Discursive \Dis*cur"sive\, a. [Cf. F. discursif. See Discourse, and cf. Discoursive.]

  1. Passing from one thing to another; ranging over a wide field; roving; digressive; desultory. ``Discursive notices.''
    --De Quincey.

    The power he [Shakespeare] delights to show is not intense, but discursive.
    --Hazlitt.

    A man rather tacit than discursive.
    --Carlyle.

  2. Reasoning; proceeding from one ground to another, as in reasoning; argumentative.

    Reason is her being, Discursive or intuitive.
    --Milton. -- Dis*cur"sive*ly, adv. -- Dis*cur"sive*ness, n.

Wiktionary
discursiveness

n.
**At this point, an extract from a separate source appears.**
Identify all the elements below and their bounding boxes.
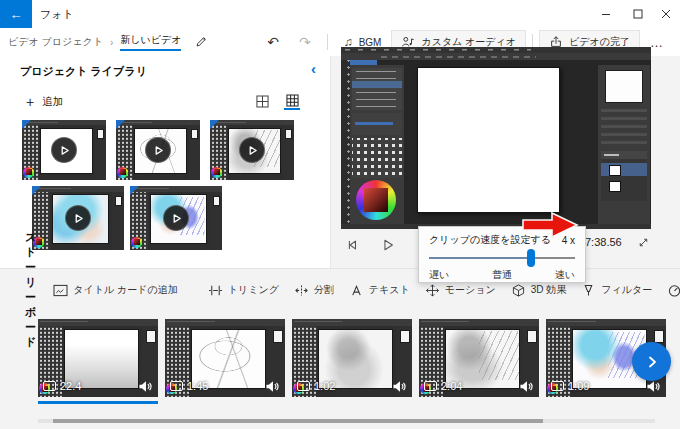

The state or quality of being discursive.

WordNet
discursiveness

n. the quality of being discursive

Usage examples of "discursiveness".

Yet this discursiveness is not so irrelevant to the handful of pages which follow.

They, too, have been charged with discursiveness, with disregard of chronological order (which is in itself a crime), with unconventionality of form (which is an impropriety).

The moment was too propitious for the display of that discursiveness which seemed the only bond of union among tempers so divergent.

The writer's discursiveness is too often and too vexatiously felt by the reader to permit of the survival of any sense of theorematic unity in his mind.

By this arrangement the terrible discursiveness of the fair, and man's cruel disposition to work a subject threadbare, were controlled and modified, and a happy balance of conversation established.